The rooms will of course be also rearranged, so that the Court offices may adjoin that building, and the Consulate offices be concentrated in the opposite wing. Thus, on the lower floor, south side, will be the public Court offices, and at the S. E. corner the Police Court; The Magistrate’s office will be in the centre with a fireproof room adjoining, for the safe custody of the legal records. And on the north side will be the Consular Shipping offices with another fire-proof room for the custody of the Consular records.

On the upper floor, south side, will the Judge’s offices, immediately above those of the Clerks; in the middle, immediately above the Magistrate will be the Consul’s office, and on the north side, above the Shipping offices, those of the Vice-Consul and the Consular staff.

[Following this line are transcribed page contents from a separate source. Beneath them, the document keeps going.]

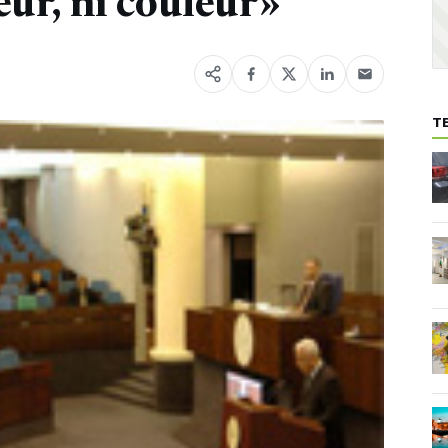
eur, ni couleur»
T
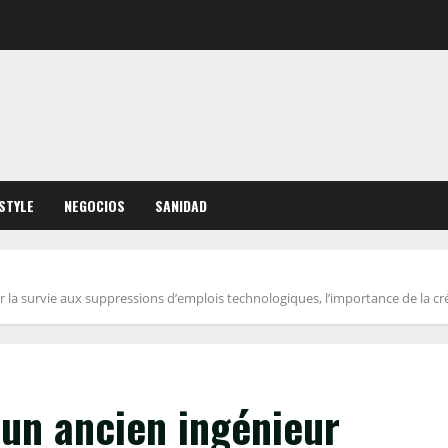
ESTYLE
NEGOCIOS
SANIDAD
la survie aux suppressions d’emplois technologiques, l’importance de la créat
un ancien ingénieur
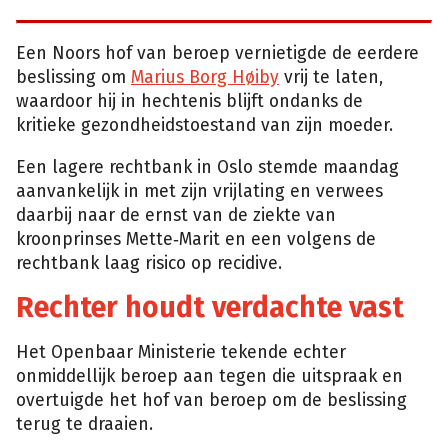
Een Noors hof van beroep vernietigde de eerdere
beslissing om
Marius Borg Høiby
vrij te laten,
waardoor hij in hechtenis blijft ondanks de
kritieke gezondheidstoestand van zijn moeder.
Een lagere rechtbank in Oslo stemde maandag
aanvankelijk in met zijn vrijlating en verwees
daarbij naar de ernst van de ziekte van
kroonprinses Mette‑Marit en een volgens de
rechtbank laag risico op recidive.
Rechter houdt verdachte vast
Het Openbaar Ministerie tekende echter
onmiddellijk beroep aan tegen die uitspraak en
overtuigde het hof van beroep om de beslissing
terug te draaien.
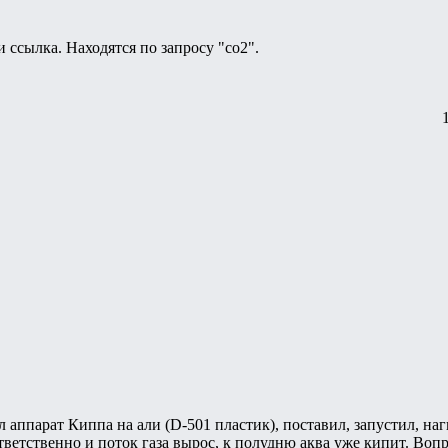
 ссылка. Находятся по запросу "co2".
 аппарат Киппа на али (D-501 пластик), поставил, запустил, наг
ответственно и поток газа вырос, к полудню аква уже кипит. Воп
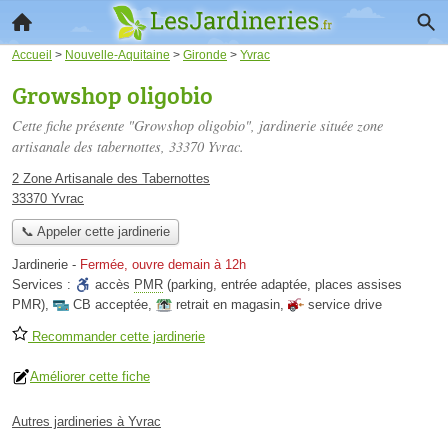
Accueil
>
Nouvelle-Aquitaine
>
Gironde
>
Yvrac
Growshop oligobio
Cette fiche présente "Growshop oligobio", jardinerie située
zone
artisanale des tabernottes
, 33370 Yvrac.
2 Zone Artisanale des Tabernottes
33370 Yvrac
📞 Appeler cette jardinerie
Jardinerie
-
Fermée, ouvre demain à 12h
Services :
accès
PMR
(parking, entrée adaptée, places assises
PMR)
,
CB acceptée
,
retrait en magasin
,
service drive
Recommander cette jardinerie
Améliorer cette fiche
Autres jardineries à Yvrac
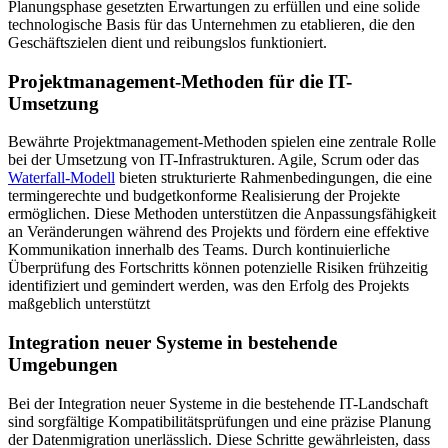
Planungsphase gesetzten Erwartungen zu erfüllen und eine solide
technologische Basis für das Unternehmen zu etablieren, die den
Geschäftszielen dient und reibungslos funktioniert.
Projektmanagement-Methoden für die IT-
Umsetzung
Bewährte Projektmanagement-Methoden spielen eine zentrale Rolle
bei der Umsetzung von IT-Infrastrukturen. Agile, Scrum oder das
Waterfall-Modell
bieten strukturierte Rahmenbedingungen, die eine
termingerechte und budgetkonforme Realisierung der Projekte
ermöglichen. Diese Methoden unterstützen die Anpassungsfähigkeit
an Veränderungen während des Projekts und fördern eine effektive
Kommunikation innerhalb des Teams. Durch kontinuierliche
Überprüfung des Fortschritts können potenzielle Risiken frühzeitig
identifiziert und gemindert werden, was den Erfolg des Projekts
maßgeblich unterstützt
Integration neuer Systeme in bestehende
Umgebungen
Bei der Integration neuer Systeme in die bestehende IT-Landschaft
sind sorgfältige Kompatibilitätsprüfungen und eine präzise Planung
der Datenmigration unerlässlich. Diese Schritte gewährleisten, dass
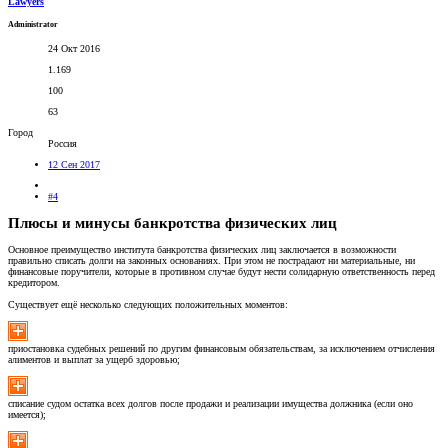
Lawyers
Administrator
24 Окт 2016
1.169
100
63
Город
Россия
12 Сен 2017
#4
Плюсы и минусы банкротства физических лиц
Основное преимущество института банкротства физических лиц заключается в возможности
правильно списать долги на законных основаниях. При этом не пострадают ни материальные, ни
финансовые поручители, которые в противном случае будут нести солидарную ответственность перед
кредитором.
Существует ещё несколько следующих положительных моментов:
приостановка судебных решений по другим финансовым обязательствам, за исключением отчисления
алиментов и выплат за ущерб здоровью;
списание судом остатка всех долгов после продажи и реализации имущества должника (если оно
имеется);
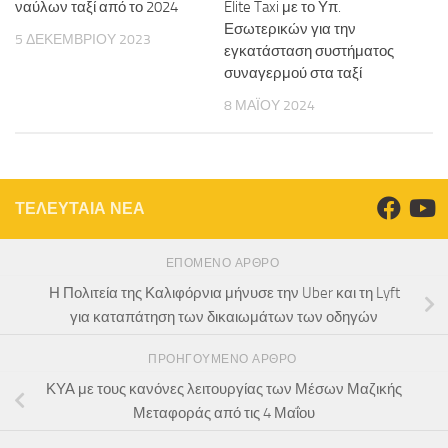
ναύλων ταξί από το 2024
Elite Taxi με το Υπ.
Εσωτερικών για την
5 ΔΕΚΕΜΒΡΊΟΥ 2023
εγκατάσταση συστήματος
συναγερμού στα ταξί
8 ΜΑΪ́ΟΥ 2024
ΤΕΛΕΥΤΑΙΑ ΝΕΑ
ΕΠΌΜΕΝΟ ΆΡΘΡΟ
Η Πολιτεία της Καλιφόρνια μήνυσε την Uber και τη Lyft
για καταπάτηση των δικαιωμάτων των οδηγών
ΠΡΟΗΓΟΎΜΕΝΟ ΆΡΘΡΟ
ΚΥΑ με τους κανόνες λειτουργίας των Μέσων Μαζικής
Μεταφοράς από τις 4 Μαΐου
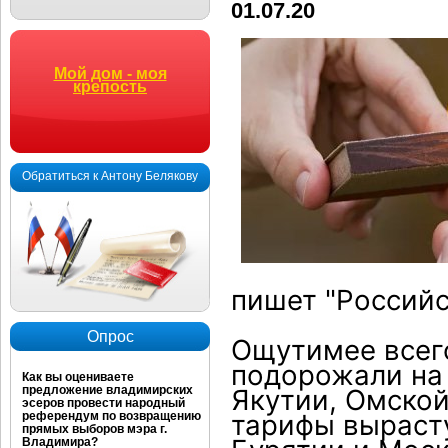
01.07.20
Мой дом - моя
крепость
Обратиться к Антону Белякову
пишет "Российс
Опрос
Ощутимее всег
подорожали на 
Как вы оцениваете
предложение владимирских
Якутии, Омской
эсеров провести народный
тарифы вырасту
референдум по возвращению
прямых выборов мэра г.
Владимира?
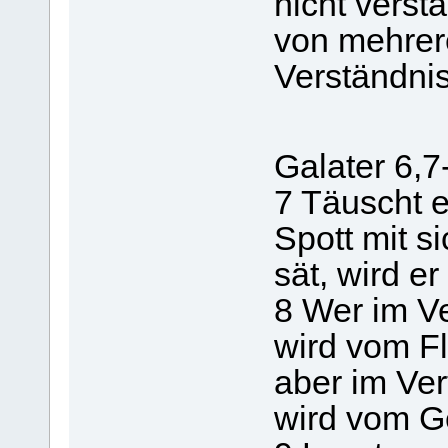
nicht vers
von mehre
Verständnis
Galater 6,
7 Täuscht e
Spott mit s
sät, wird er
8 Wer im Ve
wird vom Fl
aber im Ver
wird vom G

The entrance to the building will be from either end of a passage running through it from north to south and from the centre of which will spring a stone staircase, branching to the right and left to the upper floor.

According to the same article, the foundation stone that was laid read:

Foundation stone laid by Agnes Goodwin.
Sir Edmund Hornby Walther H Medhurst,
Kt, Chief Judge Consul
Charles W Goodwin Chaloner Alabaster,
Asst. Judge Vice-Counsul
Robt. A Mowat
Law Secretary
Robert H. Boyce, Surveyor, H. M. Office of Works, London, Architect

==Post-consulate use==

In the early 1980s the compound was used as the site of the Friendship Store, a store for foreign tourists to buy Chinese products. The Friendship Store was located in the former Assistant Judge's House. A new building was built at the southern end of the compound and opened in later 1985.

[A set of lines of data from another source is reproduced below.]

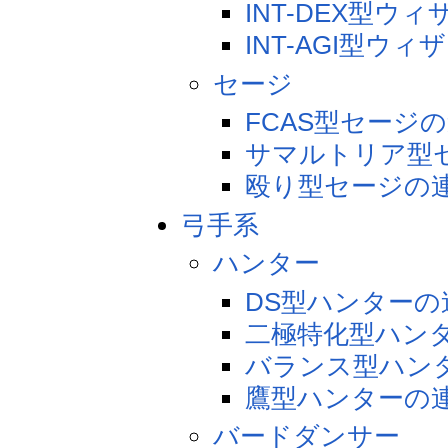
INT-DEX型ウ
INT-AGI型ウ
セージ
FCAS型セージ
サマルトリア型
殴り型セージの
弓手系
ハンター
DS型ハンターの
二極特化型ハン
バランス型ハン
鷹型ハンターの
バードダンサー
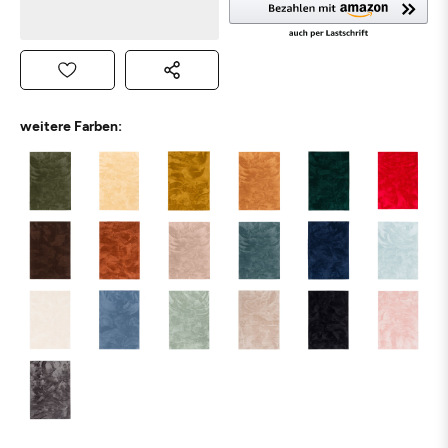
weitere Farben:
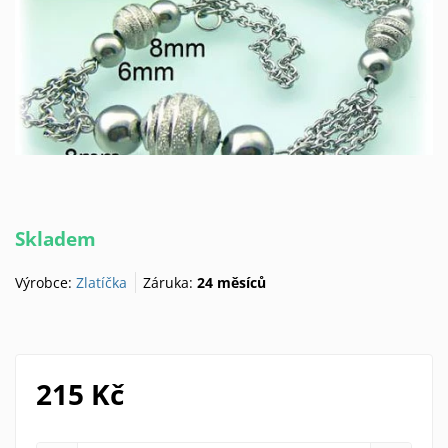
Skladem
Výrobce:
Zlatíčka
Záruka:
24 měsíců
215 Kč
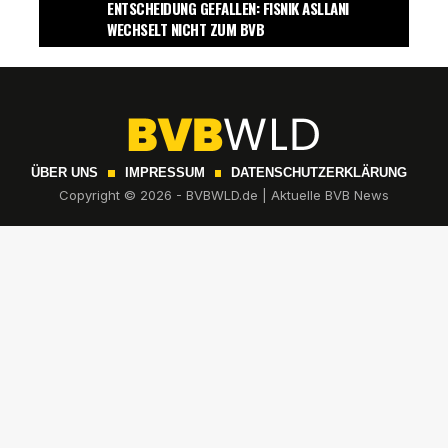
ENTSCHEIDUNG GEFALLEN: FISNIK ASLLANI
WECHSELT NICHT ZUM BVB
ÜBER UNS
IMPRESSUM
DATENSCHUTZERKLÄRUNG
Copyright © 2026 - BVBWLD.de | Aktuelle BVB News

The compound then became the offices of various Shanghai government bodies. During the 1990s the building was abandoned and became very dilapidated. In the mid-2000s, the Shanghai government commenced a project to revitalize the Yuanmingyuan Road area, including the consulate. The project included tearing down both the old Assistant Judge's house and the Friendship Store built in 1985.

The compound has now been fully restored under the name 33 Waitanyuan, and converted to an entertainment and dining venue managed by Hong Kong and Shanghai Hotels Group's 50% owned Shanghai Peninsula Hotel. It is now used for functions.

Photographs of the restored buildings (and some of the rooms pre-restoration) may be found online.

A plaque on the Yuanmingyuan Road entrance describes the compound and buildings as follows:

Waitanyuan 33

33 Waitanyuan the former British Consulate General complex is located at the confluence of the Huangpu River and Suzhou Creek and with a total area of almost 23,000 square meters, extends from Zhongshan Dong Xi Road in the east to Yuanmingyuan Road in the west. This was the starting point of the development of the Shanghai concession. The construction of this region began in 1849. There are five buildings in the Complex which have been ranked as key historical sites and cultural relics under state protection, including the former British Consulate General (Building 1), the official residence of the former British Consulate General (Building 2), the former Church Apartments (Building 3), the former Union Church (Building 4) and the former Shanghai Rowing club. These five buildings are important parts of the architecture of the Bund and also boast 27 ancient and famous trees around its magnificent gardens.